DATASET CONTENT:
########

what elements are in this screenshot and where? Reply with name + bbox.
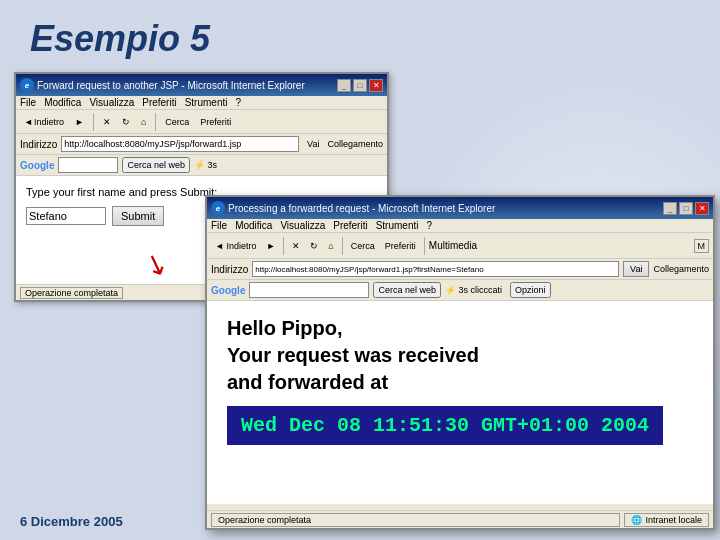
window1-controls: _ □ ✕	[337, 79, 383, 92]
ms-icon-2: M	[694, 239, 710, 253]
google-search-button-2[interactable]: Cerca nel web	[373, 282, 441, 298]
window2-title: Processing a forwarded request - Microso…	[228, 203, 495, 214]
address-label-2: Indirizzo	[211, 264, 248, 275]
google-search-2[interactable]	[249, 282, 369, 298]
maximize-button-2[interactable]: □	[679, 202, 693, 215]
window1-toolbar: ◄Indietro ► ✕ ↻ ⌂ Cerca Preferiti	[16, 110, 387, 134]
toolbar-separator-2	[155, 113, 156, 131]
google-search-button-1[interactable]: Cerca nel web	[122, 157, 190, 173]
window2-menubar: File Modifica Visualizza Preferiti Strum…	[207, 219, 713, 233]
back-button-2[interactable]: ◄ Indietro	[211, 236, 260, 256]
slide-title: Esempio 5	[30, 18, 210, 60]
stop-button-1[interactable]: ✕	[99, 115, 115, 129]
minimize-button-2[interactable]: _	[663, 202, 677, 215]
menu-preferiti-2[interactable]: Preferiti	[333, 220, 367, 231]
window2-toolbar: ◄ Indietro ► ✕ ↻ ⌂ Cerca Preferiti Multi…	[207, 233, 713, 259]
menu-visualizza-2[interactable]: Visualizza	[280, 220, 325, 231]
menu-file-2[interactable]: File	[211, 220, 227, 231]
window2-status-left: Operazione completata	[211, 513, 620, 527]
google-options-1[interactable]: ⚡ 3s	[194, 160, 217, 170]
favorites-button-2[interactable]: Preferiti	[381, 236, 420, 256]
link-label-1: Collegamento	[327, 139, 383, 149]
maximize-button-1[interactable]: □	[353, 79, 367, 92]
refresh-button-2[interactable]: ↻	[306, 236, 322, 256]
address-input-1[interactable]	[61, 136, 299, 152]
footer-date: 6 Dicembre 2005	[20, 514, 123, 532]
google-logo-2: Google	[211, 285, 245, 296]
google-logo-1: Google	[20, 160, 54, 171]
window1-title: Forward request to another JSP - Microso…	[37, 80, 305, 91]
search-button-1[interactable]: Cerca	[161, 115, 193, 129]
options-button-2[interactable]: Opzioni	[510, 282, 551, 298]
menu-modifica-2[interactable]: Modifica	[235, 220, 272, 231]
toolbar-separator-1	[93, 113, 94, 131]
ie-titlebar-2: e Processing a forwarded request - Micro…	[207, 197, 713, 219]
stop-button-2[interactable]: ✕	[288, 236, 304, 256]
ie-icon-2: e	[211, 201, 225, 215]
forward-button-1[interactable]: ►	[71, 115, 88, 129]
home-button-1[interactable]: ⌂	[137, 115, 150, 129]
ie-icon-1: e	[20, 78, 34, 92]
menu-help-2[interactable]: ?	[426, 220, 432, 231]
window1-menubar: File Modifica Visualizza Preferiti Strum…	[16, 96, 387, 110]
home-button-2[interactable]: ⌂	[324, 236, 337, 256]
menu-modifica-1[interactable]: Modifica	[44, 97, 81, 108]
window1-status-text: Operazione completata	[20, 287, 123, 299]
go-button-1[interactable]: Vai	[303, 137, 323, 151]
name-input-1[interactable]	[26, 207, 106, 225]
window2-controls: _ □ ✕	[663, 202, 709, 215]
collegamento-label-2: Collegamento	[653, 264, 709, 274]
content-hello: Hello Pippo,	[227, 317, 693, 340]
window2-status-bar: Operazione completata 🌐 Intranet locale	[207, 510, 713, 528]
window2-google-bar: Google Cerca nel web ⚡ 3s clicccati Opzi…	[207, 280, 713, 301]
ie-titlebar-1: e Forward request to another JSP - Micro…	[16, 74, 387, 96]
close-button-1[interactable]: ✕	[369, 79, 383, 92]
close-button-2[interactable]: ✕	[695, 202, 709, 215]
favorites-button-1[interactable]: Preferiti	[196, 115, 235, 129]
window2-content: Hello Pippo, Your request was received a…	[207, 301, 713, 504]
search-button-2[interactable]: Cerca	[347, 236, 379, 256]
menu-strumenti-1[interactable]: Strumenti	[185, 97, 228, 108]
toolbar-separator-5	[424, 237, 425, 255]
ie-window-2: e Processing a forwarded request - Micro…	[205, 195, 715, 530]
menu-strumenti-2[interactable]: Strumenti	[376, 220, 419, 231]
globe-icon-2: 🌐	[631, 515, 642, 525]
window1-address-bar: Indirizzo Vai Collegamento	[16, 134, 387, 155]
forward-button-2[interactable]: ►	[262, 236, 279, 256]
content-request: Your request was received	[227, 344, 693, 367]
back-button-1[interactable]: ◄Indietro	[20, 115, 68, 129]
toolbar-separator-3	[283, 237, 284, 255]
window2-status-right: 🌐 Intranet locale	[624, 513, 709, 527]
google-search-1[interactable]	[58, 157, 118, 173]
window1-google-bar: Google Cerca nel web ⚡ 3s	[16, 155, 387, 176]
menu-preferiti-1[interactable]: Preferiti	[142, 97, 176, 108]
menu-file-1[interactable]: File	[20, 97, 36, 108]
content-forwarded: and forwarded at	[227, 371, 693, 394]
address-input-2[interactable]	[252, 261, 619, 277]
minimize-button-1[interactable]: _	[337, 79, 351, 92]
go-button-2[interactable]: Vai	[623, 261, 649, 277]
menu-help-1[interactable]: ?	[235, 97, 241, 108]
toolbar-separator-4	[342, 237, 343, 255]
menu-visualizza-1[interactable]: Visualizza	[89, 97, 134, 108]
submit-button-1[interactable]: Submit	[112, 206, 164, 226]
address-label-1: Indirizzo	[20, 139, 57, 150]
window2-status-zone: Intranet locale	[645, 515, 702, 525]
datetime-display: Wed Dec 08 11:51:30 GMT+01:00 2004	[227, 406, 663, 445]
google-options-2[interactable]: ⚡ 3s clicccati	[445, 285, 502, 295]
media-label-2: Multimedia	[429, 240, 477, 251]
window2-address-bar: Indirizzo Vai Collegamento	[207, 259, 713, 280]
refresh-button-1[interactable]: ↻	[118, 115, 134, 129]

########

WHAT TO WORK ON:
Could you restate each record word for word, keeping the pictures out?

EXPECTED ANSWER:
what elements are in this screenshot and where? Reply with name + bbox.
window1-controls: _ □ ✕	[337, 79, 383, 92]
ms-icon-2: M	[694, 239, 710, 253]
google-search-button-2[interactable]: Cerca nel web	[373, 282, 441, 298]
window2-title: Processing a forwarded request - Microso…	[228, 203, 495, 214]
address-label-2: Indirizzo	[211, 264, 248, 275]
google-search-2[interactable]	[249, 282, 369, 298]
maximize-button-2[interactable]: □	[679, 202, 693, 215]
window1-toolbar: ◄Indietro ► ✕ ↻ ⌂ Cerca Preferiti	[16, 110, 387, 134]
toolbar-separator-2	[155, 113, 156, 131]
google-search-button-1[interactable]: Cerca nel web	[122, 157, 190, 173]
window2-menubar: File Modifica Visualizza Preferiti Strum…	[207, 219, 713, 233]
back-button-2[interactable]: ◄ Indietro	[211, 236, 260, 256]
slide-title: Esempio 5	[30, 18, 210, 60]
stop-button-1[interactable]: ✕	[99, 115, 115, 129]
minimize-button-2[interactable]: _	[663, 202, 677, 215]
menu-preferiti-2[interactable]: Preferiti	[333, 220, 367, 231]
window2-toolbar: ◄ Indietro ► ✕ ↻ ⌂ Cerca Preferiti Multi…	[207, 233, 713, 259]
menu-visualizza-2[interactable]: Visualizza	[280, 220, 325, 231]
menu-file-2[interactable]: File	[211, 220, 227, 231]
window2-status-left: Operazione completata	[211, 513, 620, 527]
google-options-1[interactable]: ⚡ 3s	[194, 160, 217, 170]
favorites-button-2[interactable]: Preferiti	[381, 236, 420, 256]
link-label-1: Collegamento	[327, 139, 383, 149]
maximize-button-1[interactable]: □	[353, 79, 367, 92]
refresh-button-2[interactable]: ↻	[306, 236, 322, 256]
address-input-1[interactable]	[61, 136, 299, 152]
footer-date: 6 Dicembre 2005	[20, 514, 123, 532]
google-logo-2: Google	[211, 285, 245, 296]
google-logo-1: Google	[20, 160, 54, 171]
window1-title: Forward request to another JSP - Microso…	[37, 80, 305, 91]
search-button-1[interactable]: Cerca	[161, 115, 193, 129]
options-button-2[interactable]: Opzioni	[510, 282, 551, 298]
menu-modifica-2[interactable]: Modifica	[235, 220, 272, 231]
toolbar-separator-1	[93, 113, 94, 131]
ie-titlebar-2: e Processing a forwarded request - Micro…	[207, 197, 713, 219]
stop-button-2[interactable]: ✕	[288, 236, 304, 256]
ie-icon-2: e	[211, 201, 225, 215]
forward-button-1[interactable]: ►	[71, 115, 88, 129]
home-button-1[interactable]: ⌂	[137, 115, 150, 129]
ie-icon-1: e	[20, 78, 34, 92]
menu-help-2[interactable]: ?	[426, 220, 432, 231]
window1-menubar: File Modifica Visualizza Preferiti Strum…	[16, 96, 387, 110]
home-button-2[interactable]: ⌂	[324, 236, 337, 256]
menu-modifica-1[interactable]: Modifica	[44, 97, 81, 108]
window1-status-text: Operazione completata	[20, 287, 123, 299]
go-button-1[interactable]: Vai	[303, 137, 323, 151]
name-input-1[interactable]	[26, 207, 106, 225]
window2-controls: _ □ ✕	[663, 202, 709, 215]
collegamento-label-2: Collegamento	[653, 264, 709, 274]
content-hello: Hello Pippo,	[227, 317, 693, 340]
window2-status-bar: Operazione completata 🌐 Intranet locale	[207, 510, 713, 528]
window2-google-bar: Google Cerca nel web ⚡ 3s clicccati Opzi…	[207, 280, 713, 301]
ie-titlebar-1: e Forward request to another JSP - Micro…	[16, 74, 387, 96]
close-button-1[interactable]: ✕	[369, 79, 383, 92]
close-button-2[interactable]: ✕	[695, 202, 709, 215]
favorites-button-1[interactable]: Preferiti	[196, 115, 235, 129]
window2-content: Hello Pippo, Your request was received a…	[207, 301, 713, 504]
search-button-2[interactable]: Cerca	[347, 236, 379, 256]
menu-strumenti-1[interactable]: Strumenti	[185, 97, 228, 108]
toolbar-separator-5	[424, 237, 425, 255]
ie-window-2: e Processing a forwarded request - Micro…	[205, 195, 715, 530]
menu-strumenti-2[interactable]: Strumenti	[376, 220, 419, 231]
globe-icon-2: 🌐	[631, 515, 642, 525]
window1-address-bar: Indirizzo Vai Collegamento	[16, 134, 387, 155]
forward-button-2[interactable]: ►	[262, 236, 279, 256]
content-request: Your request was received	[227, 344, 693, 367]
back-button-1[interactable]: ◄Indietro	[20, 115, 68, 129]
toolbar-separator-3	[283, 237, 284, 255]
window2-status-right: 🌐 Intranet locale	[624, 513, 709, 527]
google-search-1[interactable]	[58, 157, 118, 173]
window1-google-bar: Google Cerca nel web ⚡ 3s	[16, 155, 387, 176]
menu-preferiti-1[interactable]: Preferiti	[142, 97, 176, 108]
menu-file-1[interactable]: File	[20, 97, 36, 108]
content-forwarded: and forwarded at	[227, 371, 693, 394]
address-input-2[interactable]	[252, 261, 619, 277]
minimize-button-1[interactable]: _	[337, 79, 351, 92]
go-button-2[interactable]: Vai	[623, 261, 649, 277]
menu-help-1[interactable]: ?	[235, 97, 241, 108]
toolbar-separator-4	[342, 237, 343, 255]
menu-visualizza-1[interactable]: Visualizza	[89, 97, 134, 108]
submit-button-1[interactable]: Submit	[112, 206, 164, 226]
address-label-1: Indirizzo	[20, 139, 57, 150]
window2-status-zone: Intranet locale	[645, 515, 702, 525]
datetime-display: Wed Dec 08 11:51:30 GMT+01:00 2004	[227, 406, 663, 445]
google-options-2[interactable]: ⚡ 3s clicccati	[445, 285, 502, 295]
media-label-2: Multimedia	[429, 240, 477, 251]
window2-address-bar: Indirizzo Vai Collegamento	[207, 259, 713, 280]
refresh-button-1[interactable]: ↻	[118, 115, 134, 129]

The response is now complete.